Homework 3
For any exercise where you’re writing code, insert a code chunk and make sure to label the chunk. Use a short and informative label. For any exercise where you’re creating a plot, make sure to label all axes, legends, etc. and give it an informative title. For any exercise where you’re including a description and/or interpretation, use full sentences. Make a commit at least after finishing each exercise, or better yet, more frequently. Push your work regularly to GitHub, and make sure all checks pass.
For this Homework, find the types of classification, their pros and cons, and implementation here.
Classification Methods
Welcome to this week’s data mining challenge! Your mission is to dive into the world of machine learning with a focus on classification algorithms. Using a dataset from #TidyTuesday, a project that presents a new dataset to the R for Data Science community every week, you will explore how to categorize data into distinct classes.

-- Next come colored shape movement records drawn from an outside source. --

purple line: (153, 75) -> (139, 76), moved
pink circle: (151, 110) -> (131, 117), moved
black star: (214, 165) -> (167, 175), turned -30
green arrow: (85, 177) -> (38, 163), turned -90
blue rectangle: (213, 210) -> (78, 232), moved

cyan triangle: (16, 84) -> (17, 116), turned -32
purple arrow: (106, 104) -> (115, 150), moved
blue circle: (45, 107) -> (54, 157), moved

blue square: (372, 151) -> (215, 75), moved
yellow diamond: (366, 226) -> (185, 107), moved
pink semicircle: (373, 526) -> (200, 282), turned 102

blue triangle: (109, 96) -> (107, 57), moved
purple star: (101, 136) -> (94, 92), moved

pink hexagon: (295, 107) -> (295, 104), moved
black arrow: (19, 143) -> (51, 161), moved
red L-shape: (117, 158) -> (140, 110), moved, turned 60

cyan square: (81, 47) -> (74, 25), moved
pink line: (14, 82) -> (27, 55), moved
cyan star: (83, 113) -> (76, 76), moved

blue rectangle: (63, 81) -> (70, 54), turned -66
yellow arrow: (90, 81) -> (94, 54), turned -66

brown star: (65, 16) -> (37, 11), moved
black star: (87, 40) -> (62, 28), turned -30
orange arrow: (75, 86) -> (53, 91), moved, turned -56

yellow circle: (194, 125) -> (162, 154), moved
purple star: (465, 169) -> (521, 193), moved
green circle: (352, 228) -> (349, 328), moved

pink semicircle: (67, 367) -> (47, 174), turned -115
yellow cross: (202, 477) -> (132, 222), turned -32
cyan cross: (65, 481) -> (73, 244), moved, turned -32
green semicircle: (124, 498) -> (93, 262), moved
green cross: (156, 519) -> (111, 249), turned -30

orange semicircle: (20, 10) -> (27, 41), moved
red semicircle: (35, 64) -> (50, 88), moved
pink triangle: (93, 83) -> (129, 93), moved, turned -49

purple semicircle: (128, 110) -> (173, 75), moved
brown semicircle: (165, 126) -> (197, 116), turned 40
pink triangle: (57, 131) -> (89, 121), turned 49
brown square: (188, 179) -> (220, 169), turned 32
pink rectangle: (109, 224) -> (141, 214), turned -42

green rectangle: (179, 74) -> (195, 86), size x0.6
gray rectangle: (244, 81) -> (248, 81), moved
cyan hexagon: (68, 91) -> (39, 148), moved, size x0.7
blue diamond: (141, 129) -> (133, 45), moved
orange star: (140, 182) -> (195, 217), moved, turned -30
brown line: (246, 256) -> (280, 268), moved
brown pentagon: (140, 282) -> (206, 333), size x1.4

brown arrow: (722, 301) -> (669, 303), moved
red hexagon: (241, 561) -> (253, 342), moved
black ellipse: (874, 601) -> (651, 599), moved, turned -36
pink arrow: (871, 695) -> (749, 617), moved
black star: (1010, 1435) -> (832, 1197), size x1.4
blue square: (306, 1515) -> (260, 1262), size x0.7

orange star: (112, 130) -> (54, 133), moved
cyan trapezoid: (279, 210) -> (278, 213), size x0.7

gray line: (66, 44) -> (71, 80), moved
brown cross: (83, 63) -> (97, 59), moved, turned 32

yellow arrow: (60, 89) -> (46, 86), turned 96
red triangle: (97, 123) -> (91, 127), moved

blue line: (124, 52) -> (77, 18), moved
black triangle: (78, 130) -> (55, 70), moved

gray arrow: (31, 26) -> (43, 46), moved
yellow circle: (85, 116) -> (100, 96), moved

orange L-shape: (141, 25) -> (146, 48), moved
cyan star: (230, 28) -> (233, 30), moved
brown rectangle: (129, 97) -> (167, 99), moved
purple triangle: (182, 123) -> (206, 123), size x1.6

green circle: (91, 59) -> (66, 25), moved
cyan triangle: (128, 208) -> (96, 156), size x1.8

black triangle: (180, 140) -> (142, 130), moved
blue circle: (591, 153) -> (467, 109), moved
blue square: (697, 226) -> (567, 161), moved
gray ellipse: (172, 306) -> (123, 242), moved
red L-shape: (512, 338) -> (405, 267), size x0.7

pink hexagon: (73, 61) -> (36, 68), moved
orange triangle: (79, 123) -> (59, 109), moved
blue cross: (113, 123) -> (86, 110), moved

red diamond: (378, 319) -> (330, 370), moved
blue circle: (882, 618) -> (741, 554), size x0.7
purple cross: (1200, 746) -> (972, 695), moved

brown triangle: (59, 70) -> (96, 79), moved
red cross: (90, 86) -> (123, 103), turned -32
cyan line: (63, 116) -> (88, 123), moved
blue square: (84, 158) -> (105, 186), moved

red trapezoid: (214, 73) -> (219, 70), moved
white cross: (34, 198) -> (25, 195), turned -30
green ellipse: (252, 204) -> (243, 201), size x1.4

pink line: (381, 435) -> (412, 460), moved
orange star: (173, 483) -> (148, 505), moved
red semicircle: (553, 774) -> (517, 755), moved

Objective: You will apply a variety of classification methods to the dataset, fine-tune models, and interpret the results to gain insights. This exercise aims to enhance your understanding of classification techniques and prepare you to tackle real-world data science problems.
Datasets & question
Based on a county’s demographic, employment, and household data, can we predict whether the median price for center-based childcare for preschoolers (mc_preschool) will be above or below the state’s average?
Part 1: Data Preparation and Exploration
Task 1: Data Retrieval
- Download the dataset provided for the week from the TidyTuesday repository.
- Load the dataset into a Python environment using pandas.
Task 2: Exploratory Data Analysis (EDA)
- Perform EDA to understand the features of the dataset.
- Visualize the distribution of the classes (target variable).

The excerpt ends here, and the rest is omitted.